Sabertooth cat skull newly discovered in Iowa reveals details about this Ice Age predator
Posted Apr 5, 2023
Posted Apr 5, 2023
The sabertooth cat is an Ice Age icon and emblem of strength, tenacity and intelligence. These animals shared the North American landscape with other large carnivores, including short-faced bears, dire wolves and the American lion, as well as megaherbivores including mammoths, mastodons, muskoxen and long-horned bison. Then at the end of the Pleistocene, between 50,000 and 10,000 years ago, they all vanished. The only place to see them now is in the fossil record.
Carnivore fossils are extremely rare, though, in comparison to those of their prey. Prey are always more abundant than predators in a healthy ecosystem. So the probability of burial, storage and discovery of carnivore bones and teeth is therefore slim compared to those belonging to herbivores.

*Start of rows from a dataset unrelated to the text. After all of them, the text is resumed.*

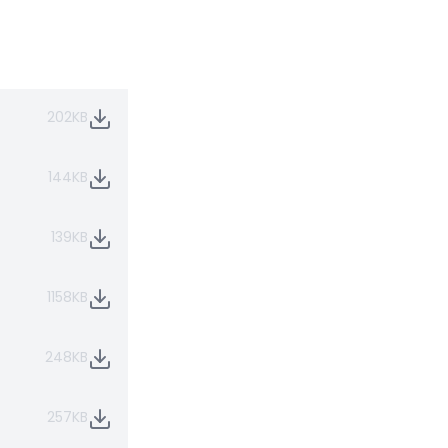
202KB
144KB
139KB
1158KB
248KB
257KB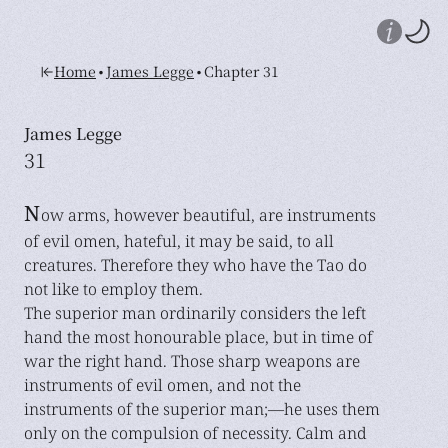
•
•
Home
James Legge
Chapter 31
James Legge
31
N
ow arms, however beautiful, are instruments
of evil omen, hateful, it may be said, to all
creatures. Therefore they who have the Tao do
not like to employ them.
The superior man ordinarily considers the left
hand the most honourable place, but in time of
war the right hand. Those sharp weapons are
instruments of evil omen, and not the
instruments of the superior man;—he uses them
only on the compulsion of necessity. Calm and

That’s why the recent discovery of an exquisite sabertooth cat skull in southwestern Iowa is so exciting. The Smilodon fatalis skull was collected from late Pleistocene sand and gravel exposed along the East Nishnabotna River. Iowa State University associate professor of anthropology Matthew G. Hill and his colleague, biologist David A. Easterla, are studying this specimen to learn more about the life history, prey selection and eventual extinction of this ancient predator.
Read Hill’s full article in The Conversation here.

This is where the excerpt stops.